** Opening Information given block **

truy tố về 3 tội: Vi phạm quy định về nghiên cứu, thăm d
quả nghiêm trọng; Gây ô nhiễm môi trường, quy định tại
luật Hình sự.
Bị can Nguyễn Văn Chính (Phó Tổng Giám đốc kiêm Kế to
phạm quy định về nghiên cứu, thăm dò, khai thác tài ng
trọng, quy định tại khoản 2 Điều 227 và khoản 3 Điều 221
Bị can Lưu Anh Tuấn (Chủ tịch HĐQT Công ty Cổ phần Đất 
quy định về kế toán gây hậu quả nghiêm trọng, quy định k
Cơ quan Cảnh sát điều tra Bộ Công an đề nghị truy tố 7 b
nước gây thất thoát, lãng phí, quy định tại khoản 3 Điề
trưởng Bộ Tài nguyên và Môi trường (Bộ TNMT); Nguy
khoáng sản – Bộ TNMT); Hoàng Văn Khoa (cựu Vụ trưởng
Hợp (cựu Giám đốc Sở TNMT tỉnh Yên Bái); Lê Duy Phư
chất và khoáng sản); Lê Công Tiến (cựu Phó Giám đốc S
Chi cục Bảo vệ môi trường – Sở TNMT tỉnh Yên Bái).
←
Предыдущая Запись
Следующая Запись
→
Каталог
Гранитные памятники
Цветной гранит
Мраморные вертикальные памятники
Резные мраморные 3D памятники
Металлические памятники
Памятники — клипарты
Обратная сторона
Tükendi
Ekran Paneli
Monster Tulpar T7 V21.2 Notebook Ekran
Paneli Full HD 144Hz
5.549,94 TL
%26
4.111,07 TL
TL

** Closing Information given block **

What lines in the records above include the string "trọng"? Copy each one.

quả nghiêm trọng; Gây ô nhiễm môi trường, quy định tại
trọng, quy định tại khoản 2 Điều 227 và khoản 3 Điều 221
quy định về kế toán gây hậu quả nghiêm trọng, quy định k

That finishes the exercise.